Pointing the tip of the sword to the witch, Albert waited for her to turn and face him, wondering why she was stalling.
“You can try all you want. All you want, but it won’t ever be good enough.” Turning around, the witch’s hands were scorched, terribly damaged when the lightning ball she had attempted to kill Albert with exploded from Mr. Q’s interference. Looking Albert in the face, a single tear rolled down her grey cheek.
“Who are you to try and stop me? We are all supposed to do what is best for Maddie. Be there for HER!” Angry, this witch was delaying what Albert had to do, and that was to just get to Maddie.
“I do care for her! More than any of the rest of you! Madeline would never admit it, and though she hated her mother, despised her, my little girl hated that bastard of a father more!! The one who walked out on her, leaving her with that horrible woman who would dare call herself MOTHER!” Albert’s guard lessened from the witch’s monologue, he was nearly caught off guard by a lightning quick strike from one of the witch spider legs, Albert dropping low, rolling backwards through the door way, the leg slammed into the stone wall across from her with such force, pieces exploded away, cracks running across the wall’s surface.
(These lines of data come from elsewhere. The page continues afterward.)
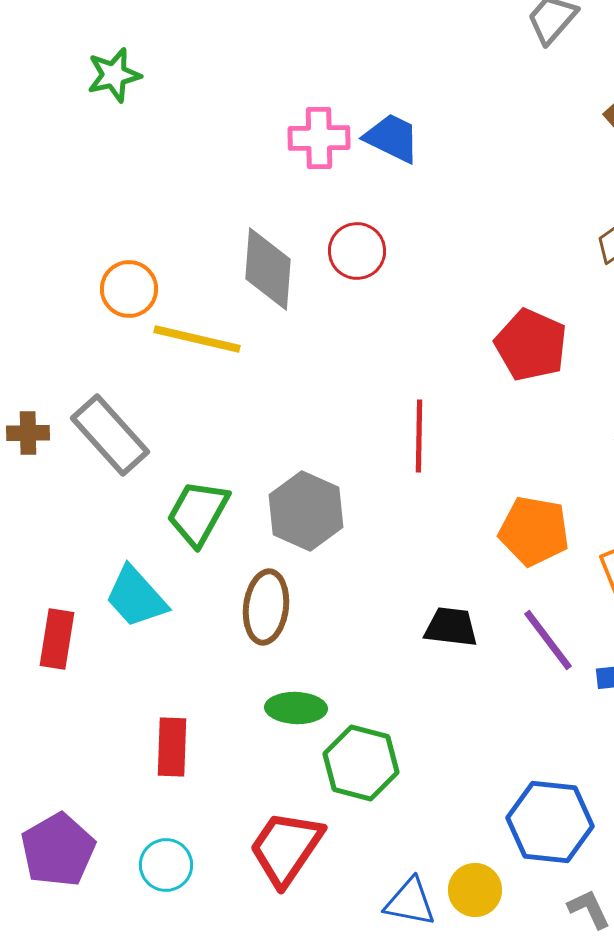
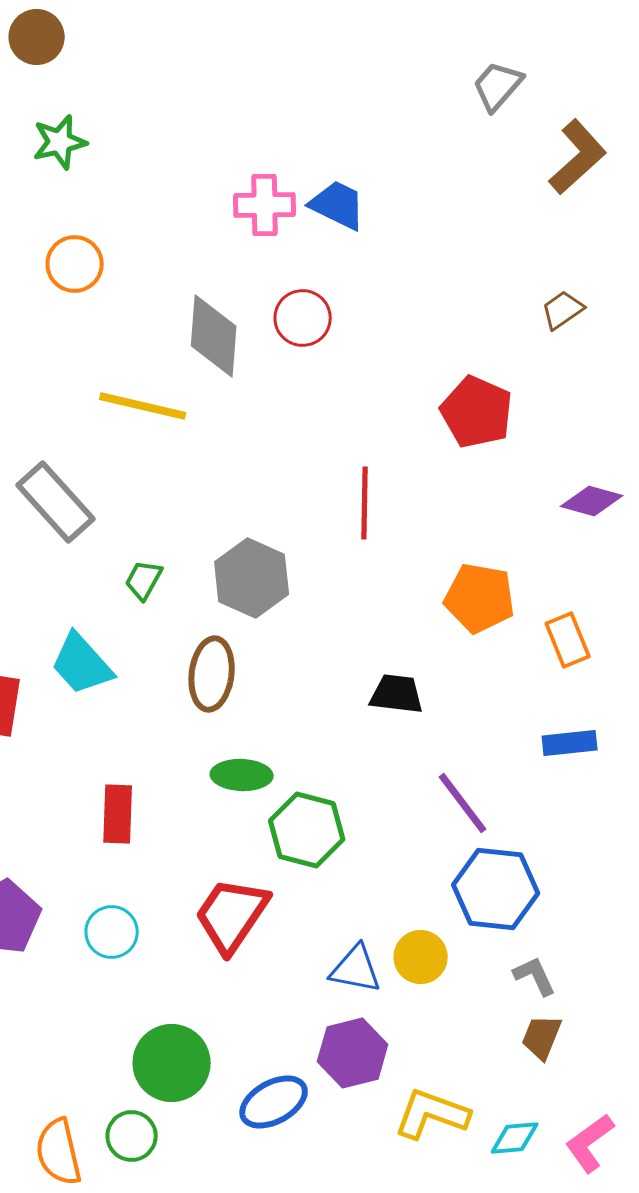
orange circle: (129, 289) -> (75, 264), moved
green trapezoid: (198, 513) -> (144, 580), size x0.6
purple line: (548, 640) -> (463, 803), moved

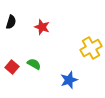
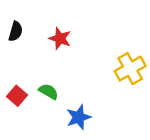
blue star: (69, 80) -> (79, 117), moved

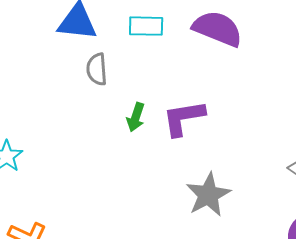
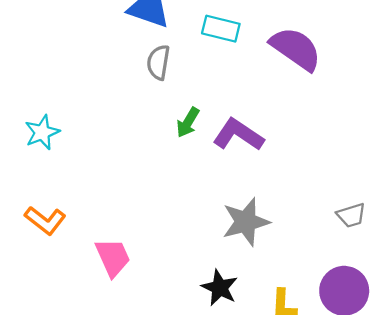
purple L-shape: (184, 118) -> (238, 135), turned 30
Seeing no alternative other than to attack, Albert struck, swinging down with the sword, cutting clean through the leg, about three feet of the appendage falling to the floor, still wiggling on its own, the witch screaming in agony as he redrew her damaged leg back.
Jumping through the doorway, swinging blindly with a clenched fist, missing, the witch was crying more openly, the tears being those of fury. Albert, back on his feet, knew he had the upper hand, the witch’s hands damaged and him making a heavy blow severing one of her legs.
“Just give up,” he said, more up to talking her down than trying to fight the angry spider woman. “Allow me to go. I promise, I won’t walk out on Maddie. I never would do that.”
“LIAR! YOU ARE ALL LIARS!” Throwing more blind punches, just swinging madly, the witch refused to strike with her legs, afraid of what the man was capable of, surprising her with that first attack. Jumping at Albert, with one last lunge, the witch felt the worst feeling in her gut, Albert falling back, sword up, the witch falling onto the silver blade.
Pushing her to the side, rolling away, Albert almost felt pity for the witch, looking upon her tears, the sword in her belly, black blood just barely dripping out, a thin line running down the blade.
“I’m sorry,” Albert said, his apology not needed, but sincere. “I didn’t want it to come to this. I just want to get to Maddie.” Seeing the witch’s finger motioning for him to bend down, he wanted to at least oblige her with one last dying wish. Knelt down, he didn’t expect her to grip his throat in a death grip, pulling her face towards his, the clacking of her legs attempting to move deafening as the sound echoed in the hall.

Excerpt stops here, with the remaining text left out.